PROBLEM STATEMENT:
The line containing "erreichte vor kurzem die" marks the end; write out exactly every line from the start of the data up to and including it, without the pictures.

==== SOURCE DATA ====

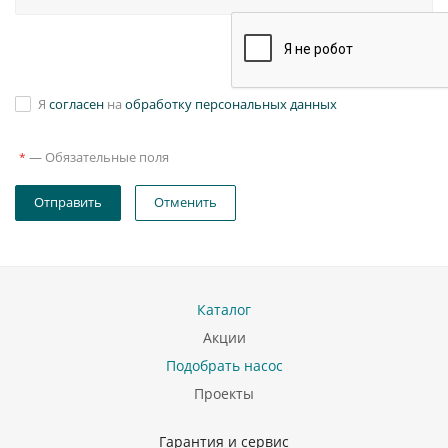
Я
согласен
на
обработку персональных данных
—
Обязательные поля
*
Отправить
Отменить
Каталог
Акции
Подобрать насос
Проекты
Гарантия и сервис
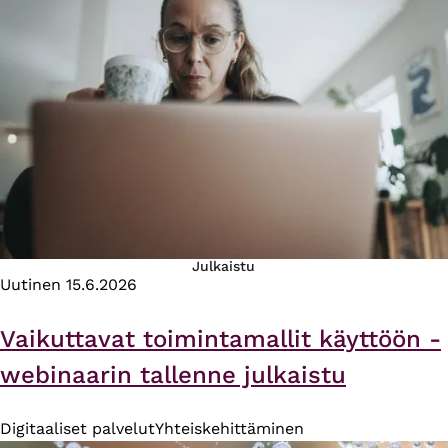
Julkaistu
Uutinen
15.6.2026
Vaikuttavat toimintamallit käyttöön -
webinaarin tallenne julkaistu
Digitaaliset palvelut
Yhteiskehittäminen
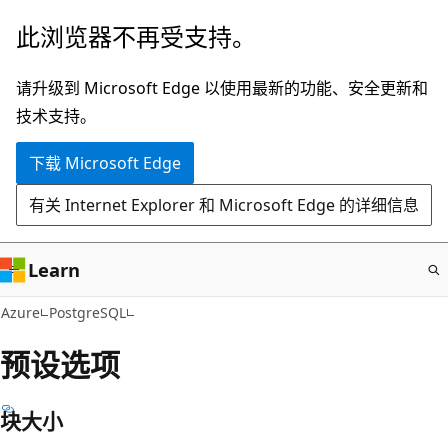
跳
此浏览器不再受支持。
至
主
请升级到 Microsoft Edge 以使用最新的功能、安全更新和
要
技术支持。
内
下载 Microsoft Edge
容
有关 Internet Explorer 和 Microsoft Edge 的详细信息
Learn
Azure
PostgreSQL
预设选项
块大小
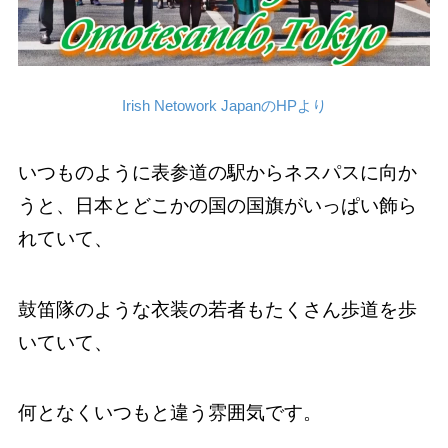
Irish Netowork JapanのHPより
いつものように表参道の駅からネスパスに向か
うと、日本とどこかの国の国旗がいっぱい飾ら
れていて、
鼓笛隊のような衣装の若者もたくさん歩道を歩
いていて、
何となくいつもと違う雰囲気です。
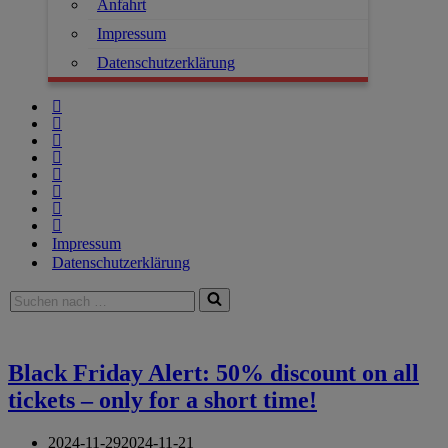
Anfahrt
Impressum
Datenschutzerklärung
Impressum
Datenschutzerklärung
Suchen
nach …
Black Friday Alert: 50% discount on all
tickets – only for a short time!
2024-11-29
2024-11-21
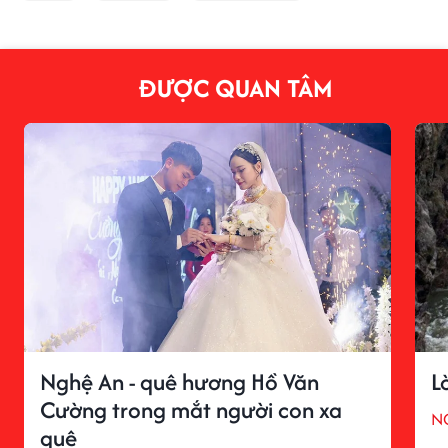
ĐƯỢC QUAN TÂM
Nghệ An - quê hương Hồ Văn
L
Cường trong mắt người con xa
N
quê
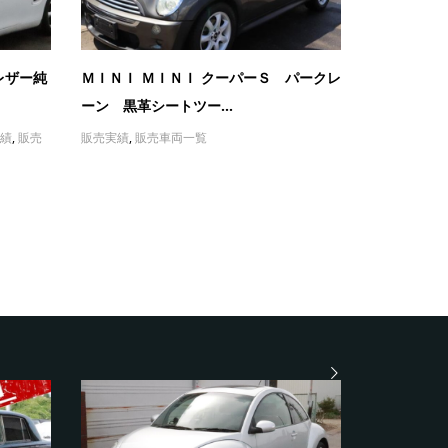
レザー純
ＭＩＮＩ ＭＩＮＩ クーパーＳ パークレ
ーン 黒革シートツー...
績
,
販売
販売実績
,
販売車両一覧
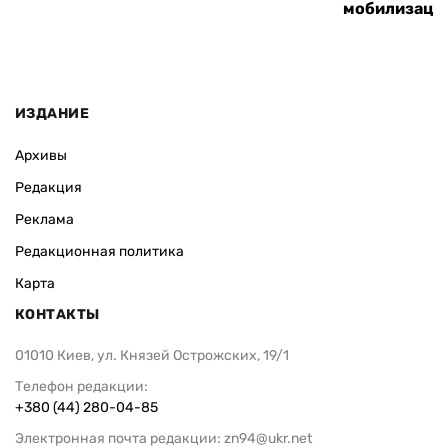
мобилизаци
ИЗДАНИЕ
Архивы
Редакция
Реклама
Редакционная политика
Карта
КОНТАКТЫ
01010 Киев, ул. Князей Острожских, 19/1
Телефон редакции:
+380 (44) 280-04-85
Электронная почта редакции:
zn94@ukr.net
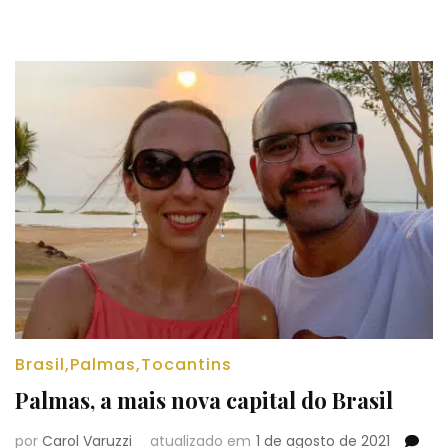
Tocantins
Brasil
,
Palmas
,
Tocantins
Palmas, a mais nova capital do Brasil
por
Carol Varuzzi
atualizado em
1 de agosto de 2021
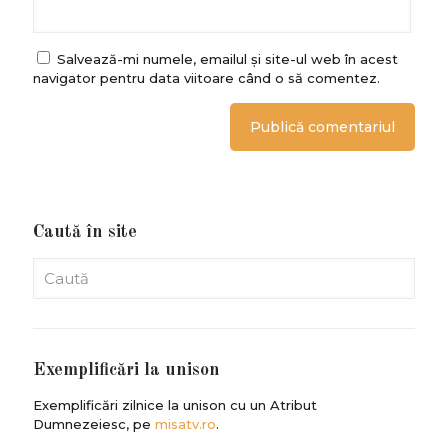
Salvează-mi numele, emailul și site-ul web în acest
navigator pentru data viitoare când o să comentez.
Caută în site
Exemplificări la unison
Exemplificări zilnice la unison cu un Atribut
Dumnezeiesc, pe
misatv.ro
.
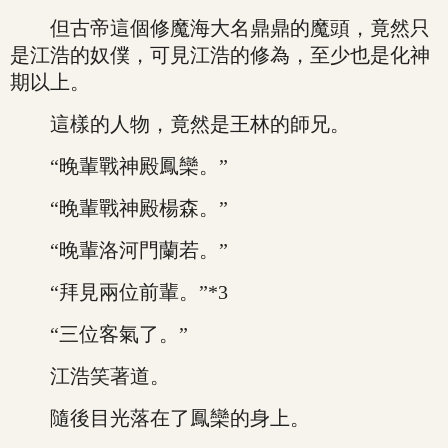
但古帝這個修魔海大名鼎鼎的魔頭，竟然只
是江浩的奴僕，可見江浩的修為，至少也是化神
期以上。
這樣的人物，竟然是王林的師兄。
“晚輩戰神殿鳳欒。”
“晚輩戰神殿楊森。”
“晚輩洛河門蘭若。”
“拜見兩位前輩。”*3
“三位客氣了。”
江浩笑著道。
隨後目光落在了鳳欒的身上。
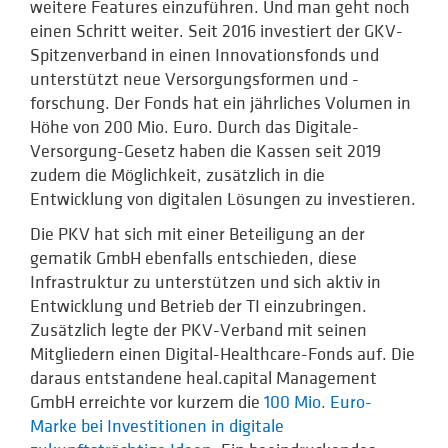
weitere Features einzuführen. Und man geht noch
einen Schritt weiter. Seit 2016 investiert der GKV-
Spitzenverband in einen Innovationsfonds und
unterstützt neue Versorgungsformen und -
forschung. Der Fonds hat ein jährliches Volumen in
Höhe von 200 Mio. Euro. Durch das Digitale-
Versorgung-Gesetz haben die Kassen seit 2019
zudem die Möglichkeit, zusätzlich in die
Entwicklung von digitalen Lösungen zu investieren.
Die PKV hat sich mit einer Beteiligung an der
gematik GmbH ebenfalls entschieden, diese
Infrastruktur zu unterstützen und sich aktiv in
Entwicklung und Betrieb der TI einzubringen.
Zusätzlich legte der PKV-Verband mit seinen
Mitgliedern einen Digital-Healthcare-Fonds auf. Die
daraus entstandene heal.capital Management
GmbH
erreichte vor kurzem die
100 Mio. Euro-
Marke bei Investitionen in digitale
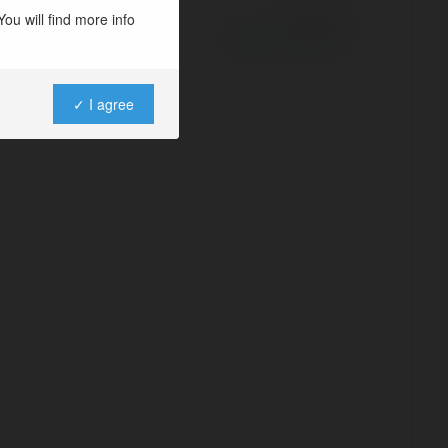
ou will find more info
Powered by
✓ I agree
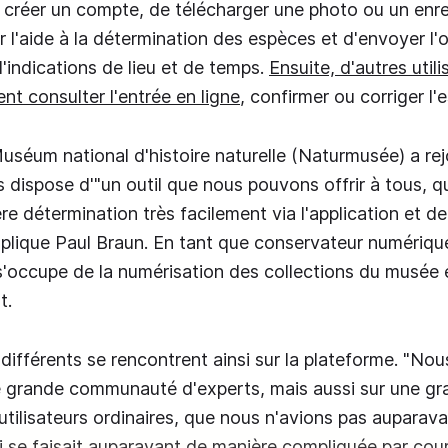
de créer un compte, de télécharger une photo ou un enr
er l'aide à la détermination des espèces et d'envoyer l
indications de lieu et de temps.
Ensuite, d'autres utili
nt consulter l'entrée en ligne
, confirmer ou corriger l'
uséum national d'histoire naturelle (Naturmusée) a rej
s dispose d'"un outil que nous pouvons offrir à tous, q
re détermination très facilement via l'application et de 
xplique Paul Braun. En tant que conservateur numériqu
s'occupe de la numérisation des collections du musée 
t.
s différents se rencontrent ainsi sur la plateforme. "N
e grande communauté d'experts, mais aussi sur une gr
ilisateurs ordinaires, que nous n'avions pas auparava
i se faisait auparavant de manière compliquée par courr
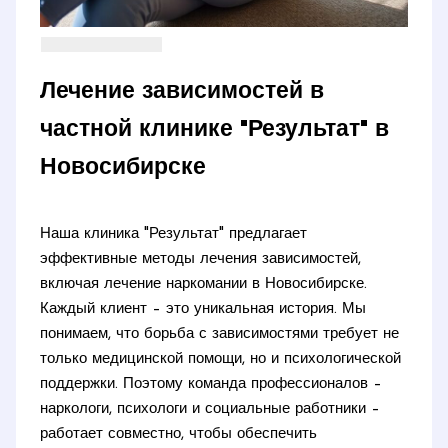
Лечение зависимостей в
частной клинике "Результат" в
Новосибирске
Наша клиника "Результат" предлагает
эффективные методы лечения зависимостей,
включая лечение наркомании в Новосибирске.
Каждый клиент – это уникальная история. Мы
понимаем, что борьба с зависимостями требует не
только медицинской помощи, но и психологической
поддержки. Поэтому команда профессионалов –
наркологи, психологи и социальные работники –
работает совместно, чтобы обеспечить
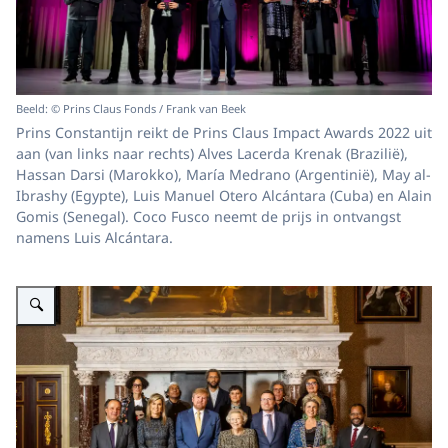
Beeld: © Prins Claus Fonds / Frank van Beek
Prins Constantijn reikt de Prins Claus Impact Awards 2022 uit
aan (van links naar rechts) Alves Lacerda Krenak (Brazilië),
Hassan Darsi (Marokko), María Medrano (Argentinië), May al-
Ibrashy (Egypte), Luis Manuel Otero Alcántara (Cuba) en Alain
Gomis (Senegal). Coco Fusco neemt de prijs in ontvangst
namens Luis Alcántara.
Vergroot afbeelding Koninklijke Familie en de prijswinnaars bij uitreiking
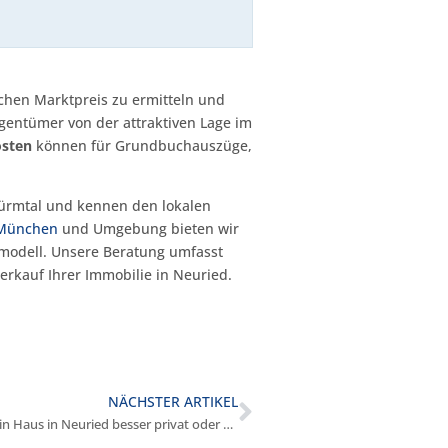
ischen Marktpreis zu ermitteln und
gentümer von der attraktiven Lage im
osten
können für Grundbuchauszüge,
Würmtal und kennen den lokalen
 München
und Umgebung bieten wir
smodell. Unsere Beratung umfasst
rkauf Ihrer Immobilie in Neuried.
NÄCHSTER ARTIKEL
Verkaufe ich mein Haus in Neuried besser privat oder über Makler?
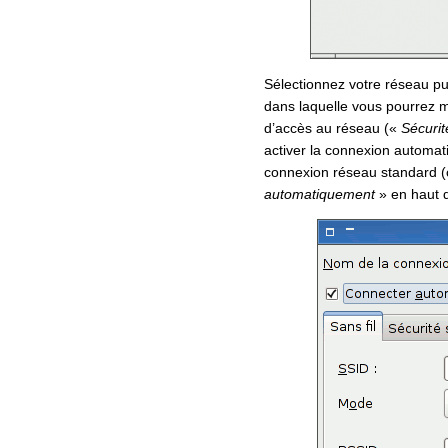
Sélectionnez votre réseau pu
dans laquelle vous pourrez m
d’accès au réseau («
Sécurité
activer la connexion automati
connexion réseau standard (c
automatiquement
» en haut d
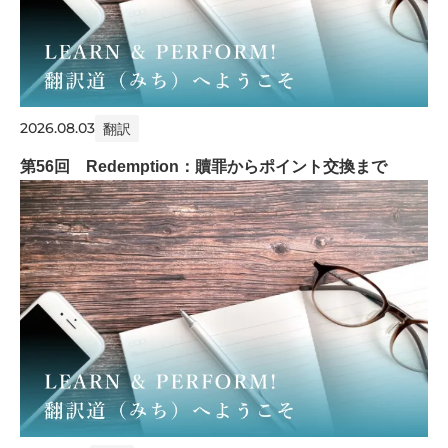
2026.08.03
翻訳
第56回 Redemption：贖罪からポイント交換まで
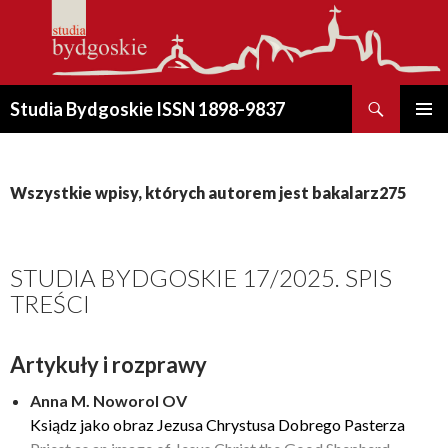
Szukaj
Studia Bydgoskie ISSN 1898-9837
PRZESKOCZ
MENU
DO
GŁÓWN
TREŚCI
Wszystkie wpisy, których autorem jest bakalarz275
STUDIA BYDGOSKIE 17/2025. SPIS
TREŚCI
Artykuły i rozprawy
Anna M. Noworol OV
Ksiądz jako obraz Jezusa Chrystusa Dobrego Pasterza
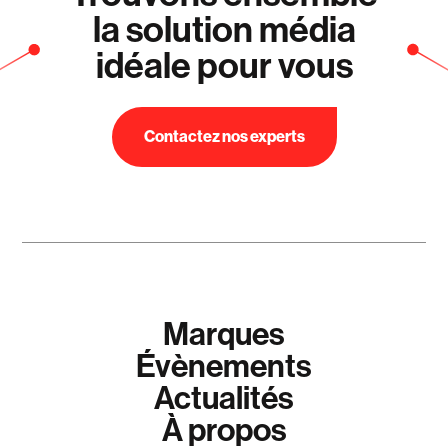
la solution média
idéale pour vous
Contactez nos experts
Marques
Évènements
Actualités
À propos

====

THE COMPLETED TASK:
Я
согласен
на
обработку персональных данных
—
Обязательные поля
*
Отправить
Отменить
Каталог
Акции
Подобрать насос
Проекты
Гарантия и сервис
Julkaistu
Uutinen
15.6.2026
Vaikuttavat toimintamallit käyttöön -
webinaarin tallenne julkaistu
Digitaaliset palvelut
Yhteiskehittäminen
跳
此浏览器不再受支持。
至
主
请升级到 Microsoft Edge 以使用最新的功能、安全更新和
要
技术支持。
内
下载 Microsoft Edge
容
有关 Internet Explorer 和 Microsoft Edge 的详细信息
Learn
Azure
PostgreSQL
预设选项
块大小
Irish Netowork JapanのHPより
いつものように表参道の駅からネスパスに向か
うと、日本とどこかの国の国旗がいっぱい飾ら
れていて、
鼓笛隊のような衣装の若者もたくさん歩道を歩
いていて、
何となくいつもと違う雰囲気です。
Anfahrt
Impressum
Datenschutzerklärung
Impressum
Datenschutzerklärung
Suchen
nach …
Black Friday Alert: 50% discount on all
tickets – only for a short time!
2024-11-29
2024-11-21
ĐƯỢC QUAN TÂM
Nghệ An - quê hương Hồ Văn
L
Cường trong mắt người con xa
N
quê
レザー純
ＭＩＮＩ ＭＩＮＩ クーパーＳ パークレ
ーン 黒革シートツー...
績
,
販売
販売実績
,
販売車両一覧
мобилизаци
ИЗДАНИЕ
Архивы
Редакция
Реклама
Редакционная политика
Карта
КОНТАКТЫ
01010 Киев, ул. Князей Острожских, 19/1
Телефон редакции:
+380 (44) 280-04-85
Электронная почта редакции:
zn94@ukr.net
Tocantins
Brasil
,
Palmas
,
Tocantins
Palmas, a mais nova capital do Brasil
por
Carol Varuzzi
atualizado em
1 de agosto de 2021
Salvează-mi numele, emailul și site-ul web în acest
navigator pentru data viitoare când o să comentez.
Caută în site
Exemplificări la unison
Exemplificări zilnice la unison cu un Atribut
Dumnezeiesc, pe
misatv.ro
.
但古帝這個修魔海大名鼎鼎的魔頭，竟然只
是江浩的奴僕，可見江浩的修為，至少也是化神
期以上。
這樣的人物，竟然是王林的師兄。
“晚輩戰神殿鳳欒。”
“晚輩戰神殿楊森。”
“晚輩洛河門蘭若。”
“拜見兩位前輩。”*3
“三位客氣了。”
江浩笑著道。
隨後目光落在了鳳欒的身上。
weitere Features einzuführen. Und man geht noch
einen Schritt weiter. Seit 2016 investiert der GKV-
Spitzenverband in einen Innovationsfonds und
unterstützt neue Versorgungsformen und -
forschung. Der Fonds hat ein jährliches Volumen in
Höhe von 200 Mio. Euro. Durch das Digitale-
Versorgung-Gesetz haben die Kassen seit 2019
zudem die Möglichkeit, zusätzlich in die
Entwicklung von digitalen Lösungen zu investieren.
Die PKV hat sich mit einer Beteiligung an der
gematik GmbH ebenfalls entschieden, diese
Infrastruktur zu unterstützen und sich aktiv in
Entwicklung und Betrieb der TI einzubringen.
Zusätzlich legte der PKV-Verband mit seinen
Mitgliedern einen Digital-Healthcare-Fonds auf. Die
daraus entstandene heal.capital Management
GmbH
erreichte vor kurzem die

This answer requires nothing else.